=== Work to complete ===
Lines with "wifi" in the records below: say how many there are, and add nothing.

=== Data provided ===
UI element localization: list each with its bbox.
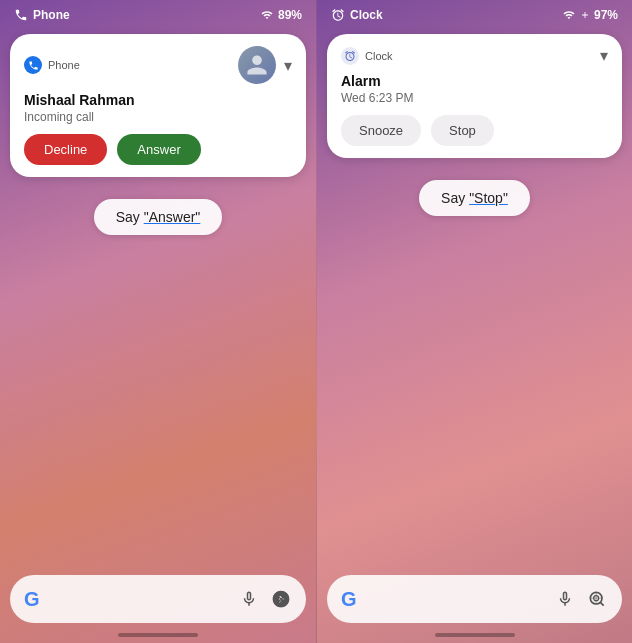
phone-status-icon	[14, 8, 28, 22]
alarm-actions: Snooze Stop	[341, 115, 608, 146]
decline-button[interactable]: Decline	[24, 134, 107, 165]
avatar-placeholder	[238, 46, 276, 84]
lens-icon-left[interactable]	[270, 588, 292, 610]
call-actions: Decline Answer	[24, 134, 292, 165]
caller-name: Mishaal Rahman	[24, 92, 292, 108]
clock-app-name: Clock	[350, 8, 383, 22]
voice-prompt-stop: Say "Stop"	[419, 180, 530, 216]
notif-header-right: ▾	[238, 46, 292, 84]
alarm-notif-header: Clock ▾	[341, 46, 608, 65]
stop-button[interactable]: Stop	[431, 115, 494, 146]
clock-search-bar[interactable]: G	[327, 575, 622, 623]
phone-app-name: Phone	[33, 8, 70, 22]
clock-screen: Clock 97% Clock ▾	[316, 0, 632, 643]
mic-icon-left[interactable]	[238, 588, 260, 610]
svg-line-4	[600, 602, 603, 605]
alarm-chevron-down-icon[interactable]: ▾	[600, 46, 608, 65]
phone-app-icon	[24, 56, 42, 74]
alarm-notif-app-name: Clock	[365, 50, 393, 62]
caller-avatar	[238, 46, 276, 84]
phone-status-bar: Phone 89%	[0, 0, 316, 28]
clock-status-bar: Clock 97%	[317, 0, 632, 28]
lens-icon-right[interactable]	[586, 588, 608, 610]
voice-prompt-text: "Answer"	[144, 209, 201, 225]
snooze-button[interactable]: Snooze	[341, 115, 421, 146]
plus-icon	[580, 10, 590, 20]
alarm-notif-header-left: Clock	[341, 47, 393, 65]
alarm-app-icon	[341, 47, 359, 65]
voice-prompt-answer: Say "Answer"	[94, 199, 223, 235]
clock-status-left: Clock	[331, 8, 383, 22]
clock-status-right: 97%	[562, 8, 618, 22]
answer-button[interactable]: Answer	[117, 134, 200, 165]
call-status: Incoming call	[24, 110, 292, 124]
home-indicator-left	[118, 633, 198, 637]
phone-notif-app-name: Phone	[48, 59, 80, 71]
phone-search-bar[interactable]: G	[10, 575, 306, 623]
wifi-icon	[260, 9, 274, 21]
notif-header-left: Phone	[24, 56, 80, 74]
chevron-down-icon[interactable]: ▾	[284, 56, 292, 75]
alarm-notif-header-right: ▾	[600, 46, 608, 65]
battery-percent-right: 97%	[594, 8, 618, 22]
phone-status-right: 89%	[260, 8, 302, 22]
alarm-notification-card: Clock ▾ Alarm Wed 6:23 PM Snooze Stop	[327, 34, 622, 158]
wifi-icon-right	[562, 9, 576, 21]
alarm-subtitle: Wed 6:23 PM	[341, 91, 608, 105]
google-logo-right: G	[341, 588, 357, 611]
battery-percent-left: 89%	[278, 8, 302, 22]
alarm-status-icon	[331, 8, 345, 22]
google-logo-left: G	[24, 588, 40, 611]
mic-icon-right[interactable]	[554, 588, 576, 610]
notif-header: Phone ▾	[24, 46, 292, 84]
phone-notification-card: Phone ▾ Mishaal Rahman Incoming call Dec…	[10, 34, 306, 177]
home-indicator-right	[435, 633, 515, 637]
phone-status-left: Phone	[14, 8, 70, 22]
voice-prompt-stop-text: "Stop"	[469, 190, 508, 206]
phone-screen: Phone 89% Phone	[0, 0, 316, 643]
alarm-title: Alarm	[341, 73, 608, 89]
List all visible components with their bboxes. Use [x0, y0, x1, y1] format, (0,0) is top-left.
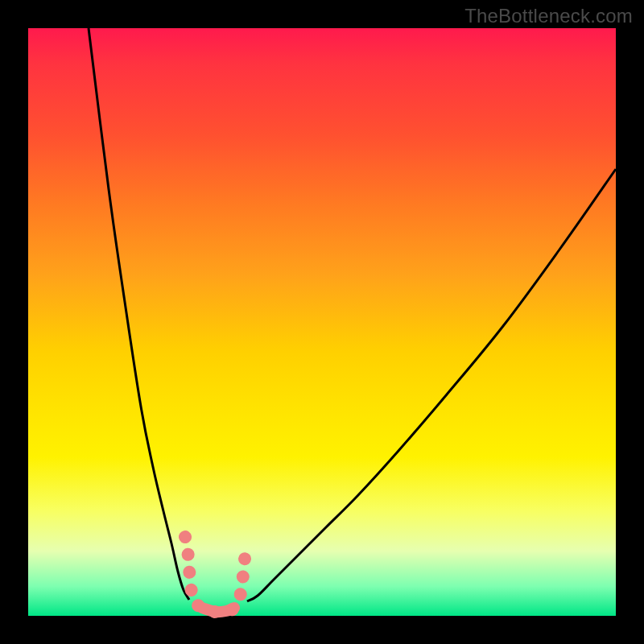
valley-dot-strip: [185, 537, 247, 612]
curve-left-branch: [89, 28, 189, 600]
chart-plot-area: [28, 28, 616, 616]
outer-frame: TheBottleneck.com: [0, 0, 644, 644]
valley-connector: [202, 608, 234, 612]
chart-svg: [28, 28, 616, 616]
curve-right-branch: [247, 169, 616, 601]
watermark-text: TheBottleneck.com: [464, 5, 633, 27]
* * *
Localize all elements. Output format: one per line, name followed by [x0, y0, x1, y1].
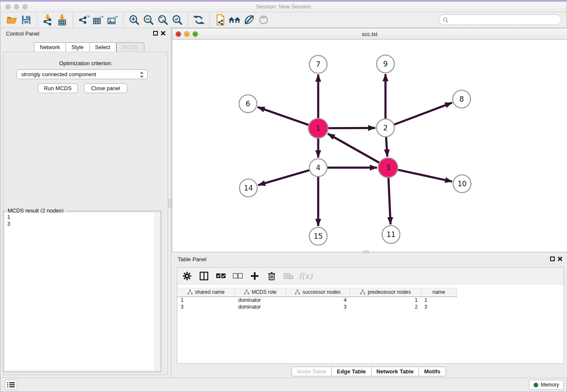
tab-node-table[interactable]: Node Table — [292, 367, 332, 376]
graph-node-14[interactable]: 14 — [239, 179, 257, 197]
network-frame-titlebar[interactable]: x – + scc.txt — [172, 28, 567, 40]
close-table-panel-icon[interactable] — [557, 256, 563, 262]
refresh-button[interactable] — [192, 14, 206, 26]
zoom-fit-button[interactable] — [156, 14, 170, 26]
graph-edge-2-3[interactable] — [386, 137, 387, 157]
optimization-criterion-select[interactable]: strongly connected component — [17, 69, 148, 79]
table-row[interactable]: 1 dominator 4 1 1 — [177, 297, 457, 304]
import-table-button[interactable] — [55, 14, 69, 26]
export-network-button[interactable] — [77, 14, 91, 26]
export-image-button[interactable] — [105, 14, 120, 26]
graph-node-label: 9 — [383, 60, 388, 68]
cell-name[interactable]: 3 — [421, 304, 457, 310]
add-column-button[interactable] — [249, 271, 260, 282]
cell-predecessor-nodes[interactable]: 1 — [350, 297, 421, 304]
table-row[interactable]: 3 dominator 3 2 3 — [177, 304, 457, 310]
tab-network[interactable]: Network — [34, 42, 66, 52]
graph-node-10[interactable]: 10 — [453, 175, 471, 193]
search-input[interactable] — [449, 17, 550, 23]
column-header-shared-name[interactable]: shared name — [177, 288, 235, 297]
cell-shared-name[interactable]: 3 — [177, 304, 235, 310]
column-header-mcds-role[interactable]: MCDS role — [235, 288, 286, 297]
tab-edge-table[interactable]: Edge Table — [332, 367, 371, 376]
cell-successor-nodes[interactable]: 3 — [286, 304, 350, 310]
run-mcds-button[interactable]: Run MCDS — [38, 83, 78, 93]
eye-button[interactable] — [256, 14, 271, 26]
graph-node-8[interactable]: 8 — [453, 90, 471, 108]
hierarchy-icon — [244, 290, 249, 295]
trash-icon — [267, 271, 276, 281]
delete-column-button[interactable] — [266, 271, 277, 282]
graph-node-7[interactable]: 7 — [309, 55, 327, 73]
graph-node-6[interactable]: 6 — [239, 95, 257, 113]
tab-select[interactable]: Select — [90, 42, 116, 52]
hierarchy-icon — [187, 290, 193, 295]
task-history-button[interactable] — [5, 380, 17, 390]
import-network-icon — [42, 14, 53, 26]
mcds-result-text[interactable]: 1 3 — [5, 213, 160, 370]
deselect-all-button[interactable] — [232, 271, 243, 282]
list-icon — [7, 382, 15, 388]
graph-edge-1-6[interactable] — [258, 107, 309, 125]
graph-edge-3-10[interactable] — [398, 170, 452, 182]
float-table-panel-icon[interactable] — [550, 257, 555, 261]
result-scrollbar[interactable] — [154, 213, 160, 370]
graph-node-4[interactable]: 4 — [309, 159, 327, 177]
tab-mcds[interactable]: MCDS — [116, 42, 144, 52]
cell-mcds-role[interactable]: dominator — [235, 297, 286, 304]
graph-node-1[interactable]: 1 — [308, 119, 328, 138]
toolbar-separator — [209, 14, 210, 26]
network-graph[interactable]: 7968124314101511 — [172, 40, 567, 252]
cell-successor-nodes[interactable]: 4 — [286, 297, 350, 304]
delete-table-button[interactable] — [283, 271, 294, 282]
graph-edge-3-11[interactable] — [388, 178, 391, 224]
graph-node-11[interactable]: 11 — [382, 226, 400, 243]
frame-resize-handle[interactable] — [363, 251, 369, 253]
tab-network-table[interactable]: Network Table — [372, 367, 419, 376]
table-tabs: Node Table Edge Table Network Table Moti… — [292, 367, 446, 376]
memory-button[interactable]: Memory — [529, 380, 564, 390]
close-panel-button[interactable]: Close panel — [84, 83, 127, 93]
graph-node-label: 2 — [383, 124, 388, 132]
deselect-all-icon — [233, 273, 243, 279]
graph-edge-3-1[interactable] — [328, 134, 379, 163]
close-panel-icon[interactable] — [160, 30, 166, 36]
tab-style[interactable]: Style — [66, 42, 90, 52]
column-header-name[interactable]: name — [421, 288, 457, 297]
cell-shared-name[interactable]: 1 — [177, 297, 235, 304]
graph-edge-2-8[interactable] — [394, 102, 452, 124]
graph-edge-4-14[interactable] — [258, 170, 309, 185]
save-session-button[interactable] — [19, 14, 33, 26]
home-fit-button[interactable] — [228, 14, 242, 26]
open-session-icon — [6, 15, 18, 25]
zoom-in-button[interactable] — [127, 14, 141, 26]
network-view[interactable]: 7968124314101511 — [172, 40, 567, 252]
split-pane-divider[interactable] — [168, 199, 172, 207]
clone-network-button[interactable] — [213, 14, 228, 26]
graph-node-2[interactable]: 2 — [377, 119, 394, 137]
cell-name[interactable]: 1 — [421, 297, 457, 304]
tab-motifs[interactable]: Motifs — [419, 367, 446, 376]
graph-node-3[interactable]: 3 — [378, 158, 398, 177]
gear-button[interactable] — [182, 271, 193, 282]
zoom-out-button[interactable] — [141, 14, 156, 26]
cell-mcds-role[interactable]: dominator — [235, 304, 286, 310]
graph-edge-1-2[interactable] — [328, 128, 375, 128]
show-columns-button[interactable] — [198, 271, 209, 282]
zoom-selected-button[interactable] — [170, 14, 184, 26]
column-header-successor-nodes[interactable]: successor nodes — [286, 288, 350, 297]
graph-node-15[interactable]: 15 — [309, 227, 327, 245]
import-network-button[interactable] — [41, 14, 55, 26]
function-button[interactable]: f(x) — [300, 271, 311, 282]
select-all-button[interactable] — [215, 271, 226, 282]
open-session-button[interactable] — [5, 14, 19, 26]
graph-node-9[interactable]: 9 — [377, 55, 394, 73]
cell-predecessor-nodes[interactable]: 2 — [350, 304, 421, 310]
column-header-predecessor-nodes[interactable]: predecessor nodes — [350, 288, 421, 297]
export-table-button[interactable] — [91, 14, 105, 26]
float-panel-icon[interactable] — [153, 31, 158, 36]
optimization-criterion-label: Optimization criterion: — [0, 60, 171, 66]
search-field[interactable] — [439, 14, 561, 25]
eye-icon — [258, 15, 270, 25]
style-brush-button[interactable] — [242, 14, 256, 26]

=== Result of this exercise ===
2